Running a server, the phenomenon jumps out in the logs: the single initial query, immediately followed by a burst of nearly identical queries, differing only by the book identifier.

Server running at http://127.0.0.1:4000
Query > "SELECT * FROM books"
Query > "SELECT * FROM reviews WHERE book_id = 1"
Query > "SELECT * FROM reviews WHERE book_id = 2"
Query > "SELECT * FROM reviews WHERE book_id = 3"
Query > "SELECT * FROM reviews WHERE book_id = 4"
Query > "SELECT * FROM reviews WHERE book_id = 5"
Query > "SELECT * FROM reviews WHERE book_id = 6"
Query > "SELECT * FROM reviews WHERE book_id = 7"
Query > "SELECT * FROM reviews WHERE book_id = 8"
Query > "SELECT * FROM reviews WHERE book_id = 9"
Query > "SELECT * FROM reviews WHERE book_id = 10"

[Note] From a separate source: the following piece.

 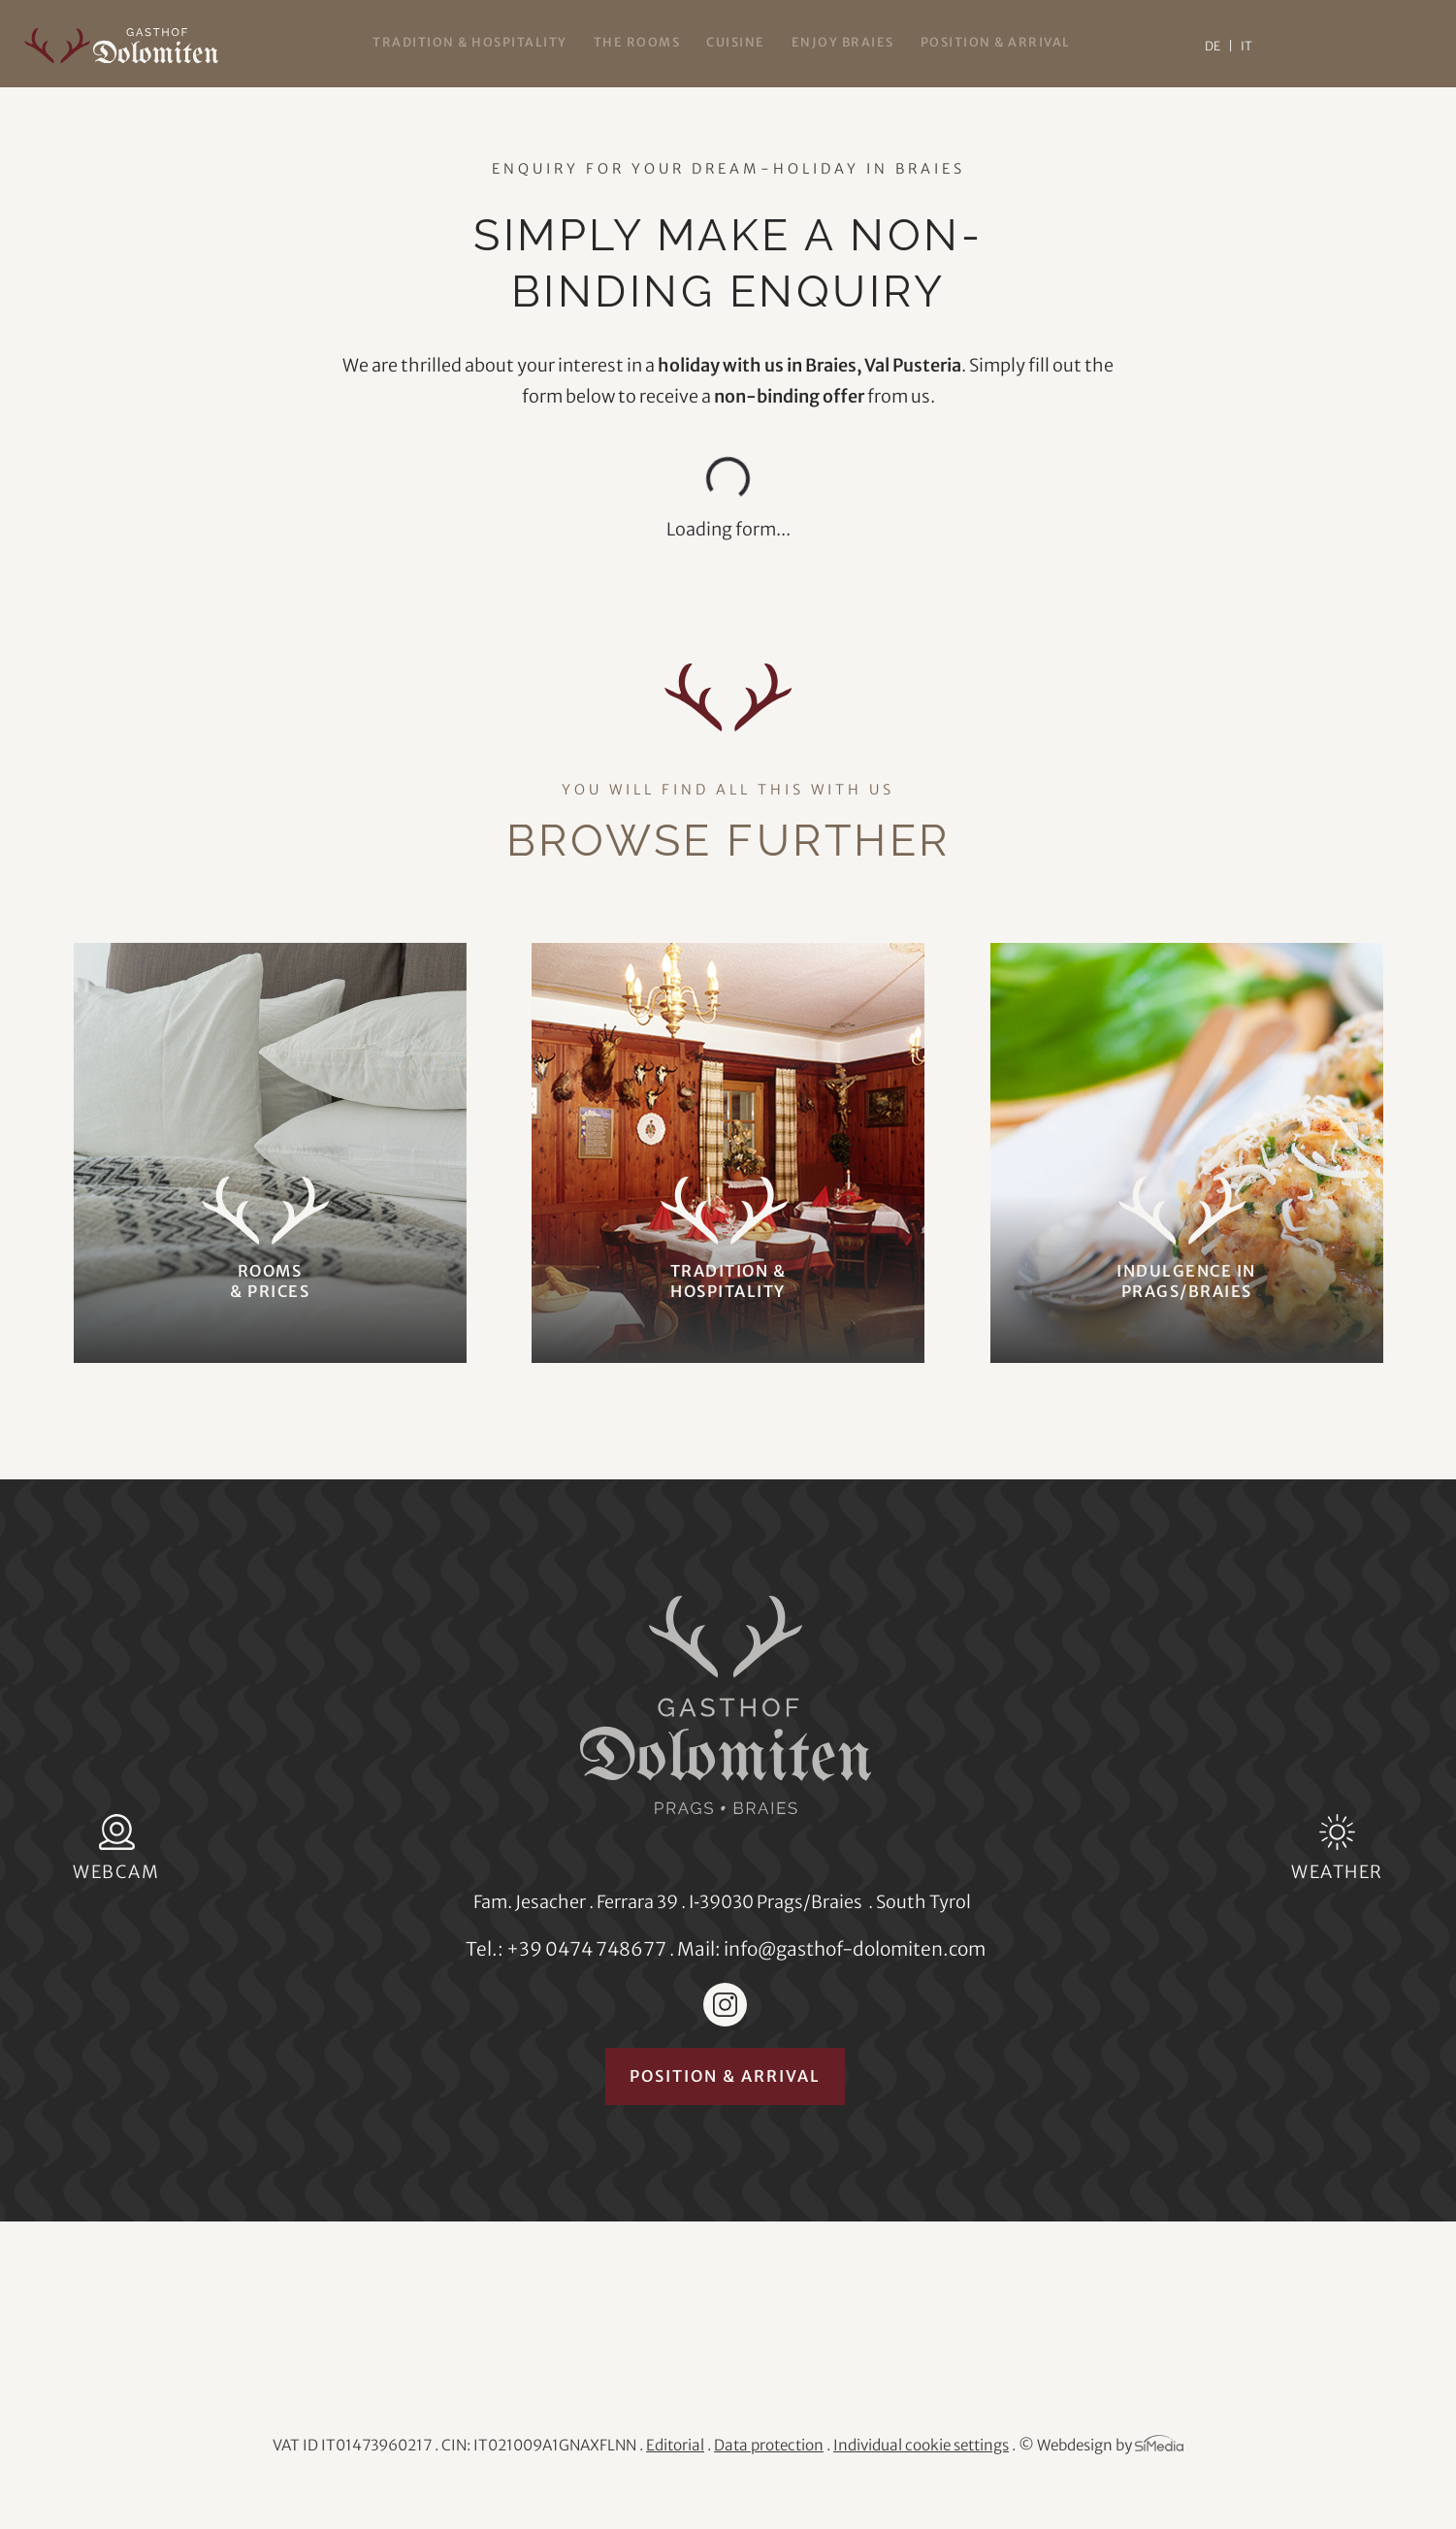 What do you see at coordinates (1246, 46) in the screenshot?
I see `[Switch to IT]` at bounding box center [1246, 46].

It’s a disaster on several levels. Every extra query is a network round-trip to the database, a connection tied up, latency piling up. Where a single well-thought-out query would suffice, we multiply them by the dozen, and that number grows linearly with the amount of data. Move up to 500 books, to 5,000, and your entire response time blows up, under a load that nothing justifies. The worst part is that all of this stays invisible as long as the test dataset is tiny: the problem only reveals itself in production, at the worst possible moment.

Conclusion

That’s how the N+1 problem manifests with GraphQL: an initial query that mechanically triggers N others, because of the way resolvers are invoked field by field, item by item. It’s not really a bug (the code is correct and does exactly what it’s asked to do), but a data-access pattern you have to learn to spot.

It’s essential to first be aware of this trap in order to adopt the right solutions. The best known in the GraphQL ecosystem consists of batching and caching these calls to reduce the cascade down to a handful of queries: that’s the role of the DataLoader pattern, which I cover in the next part of this series, Solving the N+1 problem with DataLoader.